Systems with automatic defect recognition
R&D team of ATG Group develops own ADR (Automatic Defect Recognition) systems for automatic ilumination, capture, and indication (defect) detection and classification for methods VT, MT and PT. These ADR systems are delivered on customer ́s request also with manipulation including bin picking.
iVT systems allow detection of what a human operator may see and recognize, which usually includes wrong signatures of parts, scratches, pressure marks, corrosion, porosity, non-wrought parts or burnouts, cracks, wrong dimensions, wrong assembly, presence of foreign objects etc..
iMT and iPT systems allow assessment of presence, type, position and size of indications, which is a challenge itself due to complexity of shape, background level and other. ATG Group resolved this problem thanks to long-time experience in NDT of its staff that was reflected during implementation with modern and unique hardware and software (deep learning).
Registration level of main indication or defect dimensions typically reaching 0.1mm, but is further conditioned by the surface roughness.
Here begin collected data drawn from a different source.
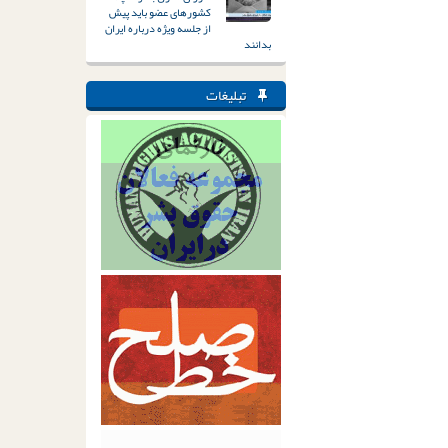
کشورهای عضو باید پیش
از جلسه ویژه درباره ایران
بدانند
تبلیغات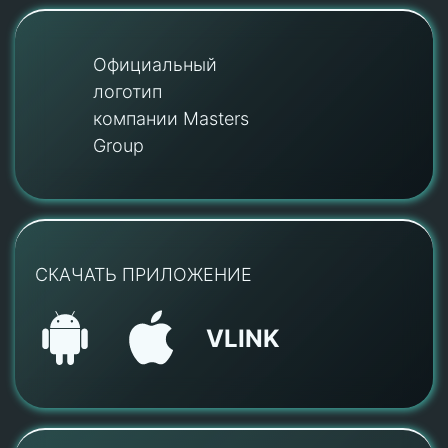
Официальный
логотип
компании Masters
Group
СКАЧАТЬ ПРИЛОЖЕНИЕ
VLINK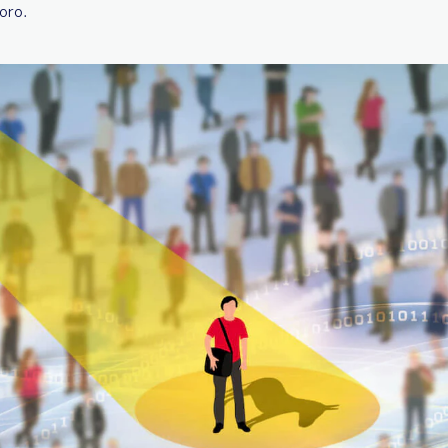
loro.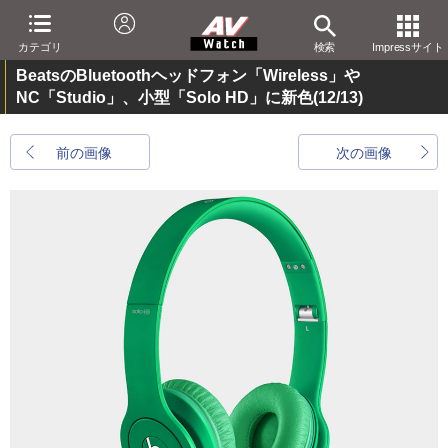
カテゴリ
検索
Impressサイト
BeatsのBluetoothヘッドフォン「Wireless」や
NC「Studio」、小型「Solo HD」に新色
(12/13)
前の画像
次の画像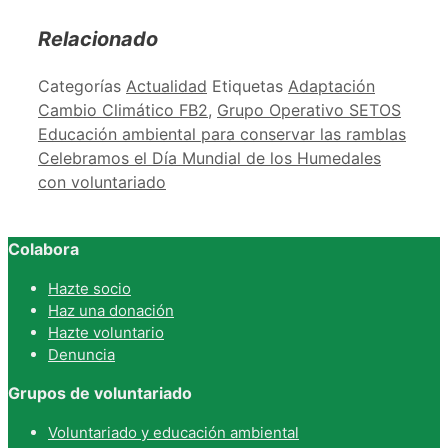
Relacionado
Categorías
Actualidad
Etiquetas
Adaptación
Cambio Climático FB2
,
Grupo Operativo SETOS
Educación ambiental para conservar las ramblas
Celebramos el Día Mundial de los Humedales
con voluntariado
Colabora
Hazte socio
Haz una donación
Hazte voluntario
Denuncia
Grupos de voluntariado
Voluntariado y educación ambiental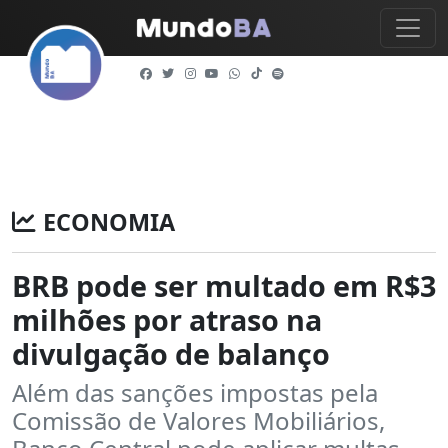
ECONOMIA
BRB pode ser multado em R$3
milhões por atraso na
divulgação de balanço
Além das sanções impostas pela
Comissão de Valores Mobiliários,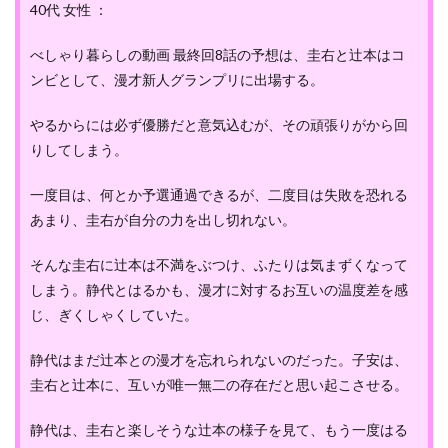
40代 女性 ：
べしゃり暮らしの動画 最終回8話の予想は、圭右と辻本はコ
ンビとして、漫才新人グランプリに出場する。
やるからには必ず優勝だと意気込むが、その頑張りがから回
りしてしまう。
一度目は、何とか予選通過できるが、二度目は失敗を恐れる
あまり、圭右が自分の力を出し切れない。
そんな圭右に辻本は不満をぶつけ、ふたりは気まずくなって
しまう。静代とはるかも、漫才に対するお互いの温度差を感
じ、ぎくしゃくしていた。
静代はまだ辻本との漫才を忘れられないのだった。子安は、
圭右と辻本に、互いが唯一無二の存在だと思い起こさせる。
静代は、圭右と楽しそうな辻本の様子を見て、もう一度はる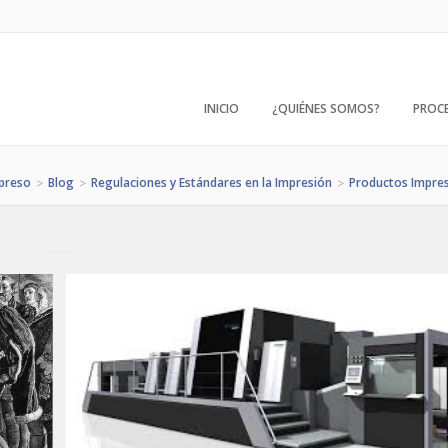
INICIO
¿QUIÉNES SOMOS?
PROC
preso
Blog
Regulaciones y Estándares en la Impresión
Productos Impre
>
>
>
Evaluation speed is always same or better than by human operators (especially on larger areas the ADR systems provide significant advantage).
Systems are therefore able to replace the human operators for testing of parts´ quality and may reach more productive results than human operators.
In all cases the cooperation with customers is a key, especially important is provision of sufficient number of representative samples that allows precise indication or defect recognition via deep learning process.
Complexity
Complexity increases with complexity of parts and complexity of its surface and roughness. For that reason the suitable candidates for automation with ADR are mass produced parts with higher surface quality, where the expenses associated with deep learning process and cost of equipment are lower and thus the return on investment may be reached sooner.
Return on investment is usually in the range from 1 to 3 years depending on the testing actions to be performed on the given part, labor cost in the area of installation and also current productivity of existing processes.